Just don't call it the clicker
In-Depth: Logitech Harmony Touch
Logitech has comfortably dominated the consumer universal remote market for years, thanks to their intuitive, powerful software and sleek, ergonomic hardware. But like any race that’s already won, pushing limits took a back seat to simply holding a lead. Case in point, the company’s existing Harmony 900 and Harmony One flagships were released over three years ago — which might as well have been when Rome burned, in tech time.
Since then, touchscreen devices like phones and tablets have emerged as the Swiss Army knives of the 21st century, absorbing functions once perfected by dedicated hardware with just a few flicks of an app. It was in this environment that the company’s long awaited successor, the Logitech Harmony Touch ($250) was hewn in an attempt to combine the best elements of a tried and true wand remote with the effortless browsing of a touchscreen. Did Logitech succeed in their home theater tightrope walk? Find out after the break.
At first glance, the inclusion of a new 2.4-inch color touch-screen is the stuff of home theater geek nightmares. That’s because compared to virtual buttons, physical buttons are easy to navigate “blind”, without taking your eyes off the screen. The good news is that Logitech hasn’t forgotten this fact, and still included a bevy of traditional buttons for those who can’t let go.
Anyone willing to branch out and give the attractive screen a try will be richly rewarded, though, with a heap of convenient and familiar interactions that make using a home theater setup easier than ever. Just as with the One and 900, the user’s first choice on the Touch’s screen is what they’re interested in doing — i.e. watching a movie, playing a video game, listening to music or stoning their brother-in-law (ok, that last bit isn’t a true option). Tapping an activity automatically triggers a macro chain of commands that turn on the appropriate devices and proper inputs, letting users sit back, relax and enjoy the show.

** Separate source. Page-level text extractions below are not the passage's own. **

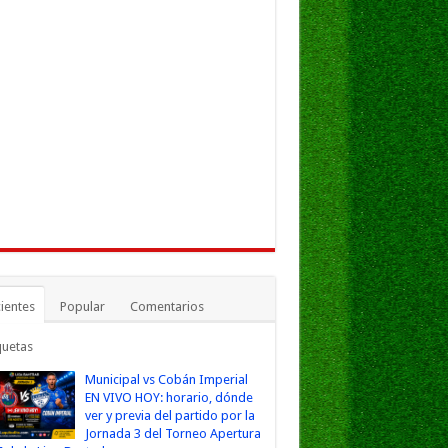
ientes
Popular
Comentarios
quetas
Municipal vs Cobán Imperial
EN VIVO HOY: horario, dónde
ver y previa del partido por la
Jornada 3 del Torneo Apertura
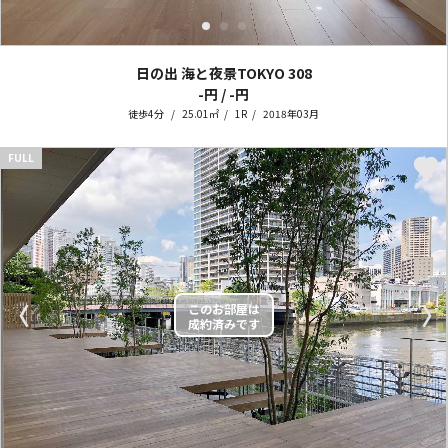
日の出 海と夜景TOKYO
308
-円 / -円
徒歩4分
25.01㎡
1R
2018年03月
FULL
〈
〉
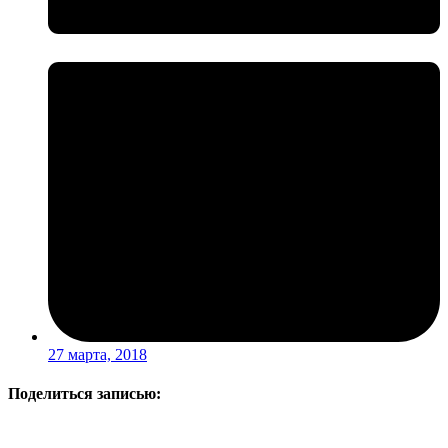
27 марта, 2018
Поделиться записью:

After selecting an activity, the touchscreen fully comes into play, letting users perform common actions like flipping through on-screen menus, rewinding/fast-forwarding, pausing, playing, etc., — via swipes and taps. Logitech’s My Harmony software automatically applies certain gestures to common needs depending on the activity you select, but these gestures can be re-programmed at will directly from the remote if needed. Tapping on the right-hand corner of the screen will also pull up a menu of recognized gestures, just in case you’re not sure which strokes do what.
The screen plays a bigger role, particularly when watching TV, showing a list of up to 50 favorite TV channel icons that users can switch to with a simple tap. Compared to older models, which required a series of button presses to scroll through touchscreen menus, the Harmony Touch works just like a smartphone, revealing more options with just the flick of the thumb. Overall, the new navigation experience feels seamless after a slight learning curve, especially when navigating more complex UI’s such as an Apple TV or Roku box. We personally still prefer using physical transport controls when wading through recorded DVR content, and the fact that these critical buttons are now awkwardly placed at the top of the remote is a little frustrating. Perhaps more time with the device will wean us from these traditionalists ways.
For experienced Harmony users, the single most significant upgrade on the Touch, without a doubt, is the ability to adjust remote settings, button layouts, favorites and nearly anything else (except adding a new device) directly on the remote. This tweak alone will save users countless trips back and forth from their computer while verifying that all commands, timing delays and various control interfaces are optimized to their liking.
An initial setup and sync using Logitech’s free My Harmony software is still required out of the box, and thankfully, it’s also been optimized to get users clicking in no time. The most notable changes in this arena include the ability to support multiple remotes and import settings from an existing Harmony remote, eliminating the need to create multiple accounts for individual remotes. Populating favorite channels is also infinitely easier. After selecting your DVR model and inputting a zip code, the software provides a list of available channel options, complete with their logos and appropriate channel numbers. Should channels numbers or names change in the future, the remote will automatically update accordingly, insuring that same press on the ESPN icon always takes you to the right place.
Three years is an eternity to wait for the next evolution in any tech field, but it’s clear that Logitech has used the time wisely to blend the best of new and old. While the learning curve is somewhat steeper than many couch potatoes might prefer, progress rarely comes without renewed focus. Long time Harmony owners in particular will appreciate how the company has addressed many existing gripes — proving that Logitech is dedicated to listening to their fan base — even if they’ve created some new reasons to fuss in the process. If you’re willing to pay $250 to rule your home theater with an iron fist (or in the case of this remote, a soft touch), it doesn’t get any better than the Harmony Touch. That said, if swiping and tapping isn’t your thing, the Logitech Harmony One and 650 are now more solid bargains than ever.
Editor’s Note: The Harmony Touch is an IR-only device, so if you need RF control for components stashed in closets or behind walls, this isn’t your magic wand.